Les Bourses européennes ont fini en majorité en légère hausse mardi, l'annulation par le président américain d'une attaque contre l'Iran étant en partie contrebalancée par une nouvelle hausse des taux longs aux Etats-Unis et dans une moindre mesure en Europe.
L'indice Stoxx Europe 600 a gagné 0,2%, à 611,34 points. A Paris, le CAC 40 et le SBF 120 se sont effrités de 0,1% chacun. A Francfort, le DAX 40 a progressé de 0,4%, tandis que le FTSE 100 s'est adjugé 0,1% à Londres.
A Wall Street, les indices perdaient du terrain. Vers 17h50, le Dow Jones et le S&P 500 reculaient de respectivement 0,4% et de 0,6%. Le Nasdaq cédait 1%.
Donald Trump a indiqué lundi soir que des "négociations sérieuses" étaient en cours avec l'Iran et avaient conduit à l'annulation d'une attaque prévue mardi contre le pays. Cependant, les Etats-Unis se tiennent prêts à lancer une "attaque totale et à grande échelle contre l'Iran à tout moment, si un accord acceptable n'est pas trouvé", a prévenu le président américain sur Truth Social. Lors d'une conférence de presse ultérieure, le président américain a déclaré que les dirigeants du Golfe lui avaient demandé de repousser les frappes "de deux ou trois jours."
Un responsable américain a déclaré au site Axios qu'il y avait eu un message commun émanant du Qatar, des Emirats arabes unis et de l'Arabie saoudite. Ce message pouvait se résumer ainsi: "Donnez une chance aux négociations, car si vous frappez l'Iran, nous en paierons tous le prix."
Les militaires américains n'ayant pas engagé de nouvelles hostilités, les cours du pétrole reculent mardi. Vers 17h50, le contrat de juillet sur le brent de mer du Nord perdait 1,3%, à 110,63 dollars le baril, après avoir touché en séance un point bas à 109,01 dollars.
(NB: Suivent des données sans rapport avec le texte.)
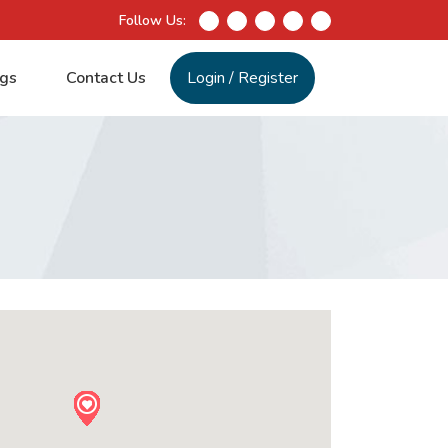
Follow Us:
gs
Contact Us
Login
/
Register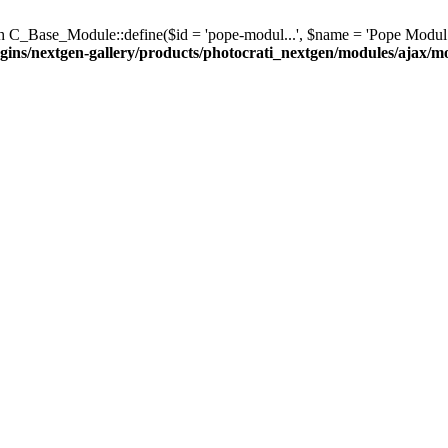
C_Base_Module::define($id = 'pope-modul...', $name = 'Pope Modul...', $d
gins/nextgen-gallery/products/photocrati_nextgen/modules/ajax/m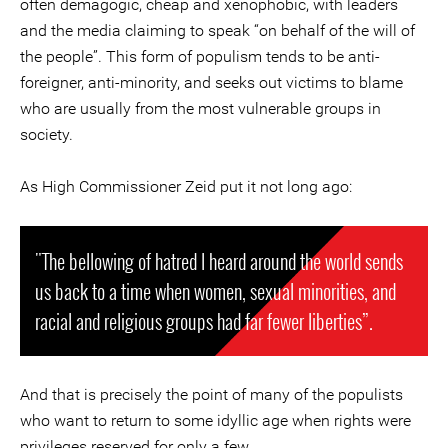
often demagogic, cheap and xenophobic, with leaders
and the media claiming to speak “on behalf of the will of
the people”. This form of populism tends to be anti-
foreigner, anti-minority, and seeks out victims to blame
who are usually from the most vulnerable groups in
society.
As High Commissioner Zeid put it not long ago:
"The bellowing of hatred I heard around the world sends
us back to a time when women, sexual minorities, and
racial and religious groups had far fewer liberties”.
And that is precisely the point of many of the populists
who want to return to some idyllic age when rights were
privileges reserved for only a few.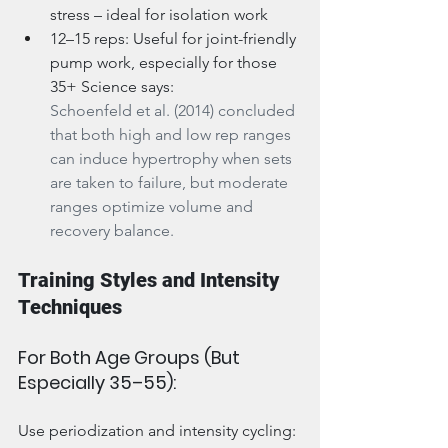
stress – ideal for isolation work
12–15 reps: Useful for joint-friendly 
pump work, especially for those 
35+ Science says:
Schoenfeld et al. (2014) concluded 
that both high and low rep ranges 
can induce hypertrophy when sets 
are taken to failure, but moderate 
ranges optimize volume and 
recovery balance.
Training Styles and Intensity 
Techniques
For Both Age Groups (But 
Especially 35–55):
Use periodization and intensity cycling: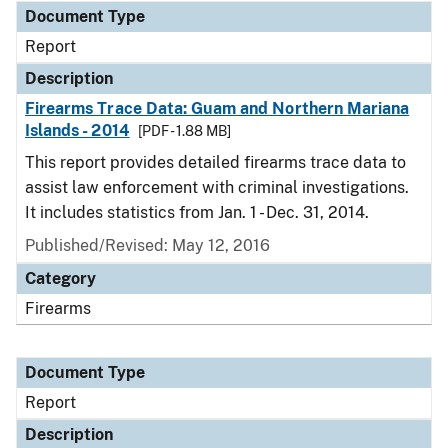
Document Type
Report
Description
Firearms Trace Data: Guam and Northern Mariana
Islands - 2014
[PDF - 1.88 MB]
This report provides detailed firearms trace data to
assist law enforcement with criminal investigations.
It includes statistics from Jan. 1 - Dec. 31, 2014.
Published/Revised: May 12, 2016
Category
Firearms
Document Type
Report
Description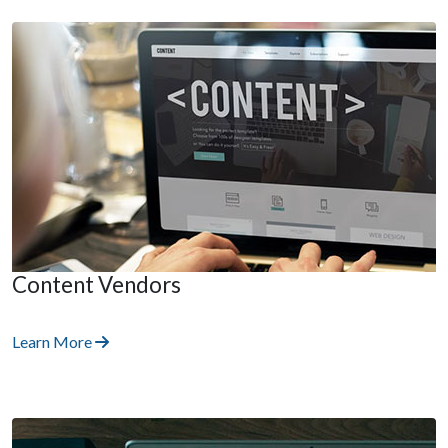
Content Vendors
Learn More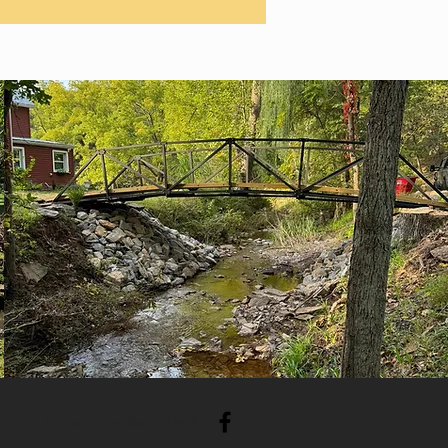
Follow us on Social Media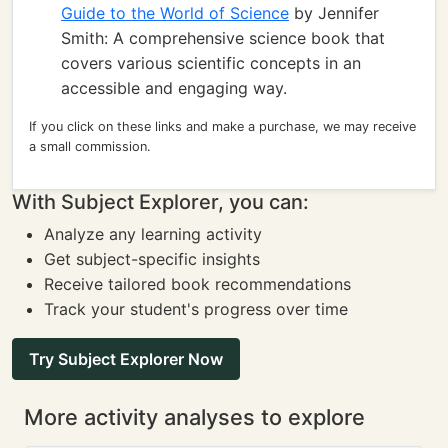
Guide to the World of Science
by Jennifer
Smith: A comprehensive science book that
covers various scientific concepts in an
accessible and engaging way.
If you click on these links and make a purchase, we may receive
a small commission.
With Subject Explorer, you can:
Analyze any learning activity
Get subject-specific insights
Receive tailored book recommendations
Track your student's progress over time
Try Subject Explorer Now
More activity analyses to explore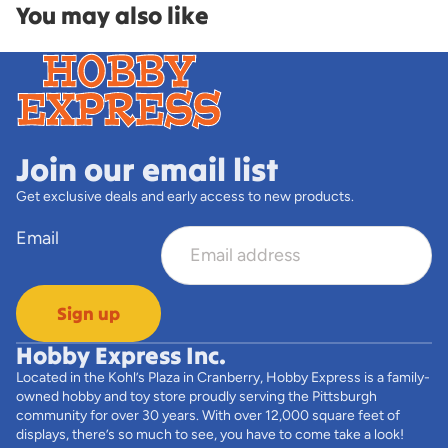
You may also like
Join our email list
Get exclusive deals and early access to new products.
Email
Sign up
Hobby Express Inc.
Located in the Kohl’s Plaza in Cranberry, Hobby Express is a family-
owned hobby and toy store proudly serving the Pittsburgh
community for over 30 years. With over 12,000 square feet of
displays, there’s so much to see, you have to come take a look!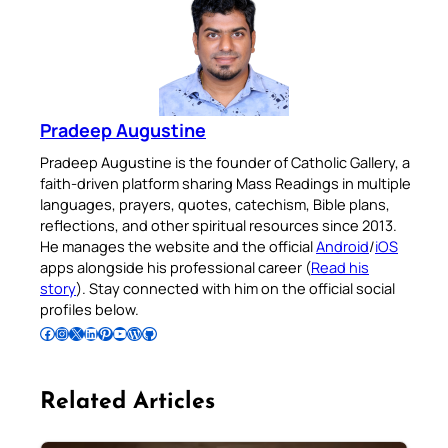
Pradeep Augustine
Pradeep Augustine is the founder of Catholic Gallery, a
faith-driven platform sharing Mass Readings in multiple
languages, prayers, quotes, catechism, Bible plans,
reflections, and other spiritual resources since 2013.
He manages the website and the official
Android
/
iOS
apps alongside his professional career (
Read his
story
). Stay connected with him on the official social
profiles below.
Follow Pradeep on Facebook
Follow Pradeep on Instagram
Follow Pradeep on X
Follow Pradeep on LinkedIn
Follow Pradeep on Pinterest
Subscribe to Pradeep’s Youtube Channel
Follow Pradeep on WordPress
Follow Pradeep on GitHub
Related Articles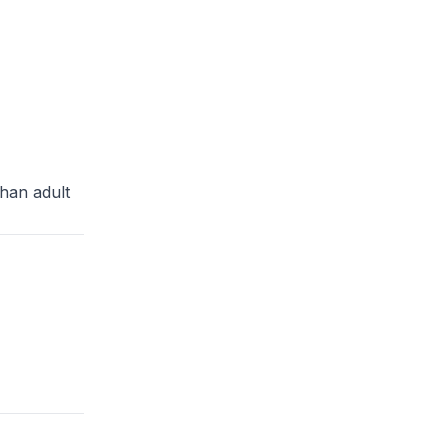
than adult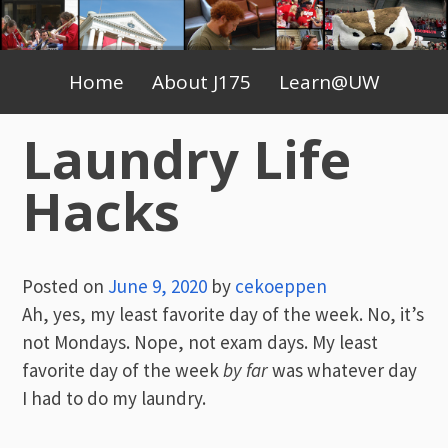
Skip
to
Primary
content
Home
About J175
Learn@UW
Menu
Laundry Life
Hacks
Posted on
June 9, 2020
by
cekoeppen
Ah, yes, my least favorite day of the week. No, it’s
not Mondays. Nope, not exam days. My least
favorite day of the week
by far
was whatever day
I had to do my laundry.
Sur le marché obligataire, les taux longs se sont de nouveau tendus en dépit de la baisse du marché pétrolier. La publication de plusieurs indicateurs économiques la semaine dernière, dont l'inflation américaine et les prix à la production au Japon, a ravivé les inquiétudes quant à une diffusion des pressions inflationnistes dans l'ensemble de l'économie alors que le détroit d'Ormuz reste désespérément bloqué.
La progression a été plus forte aux Etats-Unis. Vers 17h50, le rendement du 10 ans s'adjugeait 8 points de base (0,08 point de pourcentage), à 4,67%. Le rendement du 30 ans américain retrouve de son côté son plus haut niveau depuis juillet 2007 en progressant de 5 points de base, à 5,18%.
En Europe, le rendement du Bund allemand à dix ans s'adjugeait 4 points de base, à 3,19% et celui de l'OAT française à dix ans gagnait 2 points de base, à 3,83%.
Sur le marché des changes, l'euro reculait de 0,5% face au billet vert, à 1,1602 dollar.
ACTIONS EN VUE:
-ADP (+0,4%): l'exploitant aéroportuaire a annoncé lundi soir que son trafic avait reculé de 4,9% en avril 2026 par rapport au même mois l'an dernier, en raison de l'instabilité géopolitique au Moyen-Orient.
-ArcelorMittal (-2,7%): le sidérurgiste a cédé 10% du capital du fabricant de tubes sans soudure VALLOUREC (-7,9%) et n'en détiendra plus que 17,3% après le règlement de la transaction, prévu le 21 mai. Le groupe a indiqué qu'il distribuerait le produit de l'opération à ses actionnaires dans le cadre de son programme de rachat d'actions.
-Sanofi (+1,2%): le laboratoire pharmaceutique Sanofi a annoncé lundi soir de nouvelles données positives concernant l'efdoralprine alfa, son traitement expérimental contre l'emphysème par déficit en alpha-1 antitrypsine (DAAT), une maladie rare.
-Worldline (+5,4%): le spécialiste des paiements électroniques a annoncé mardi avoir acquis la part de 20% que détenait encore la banque grecque Eurobank dans leur coentreprise, pour un montant de 72 millions d'euros.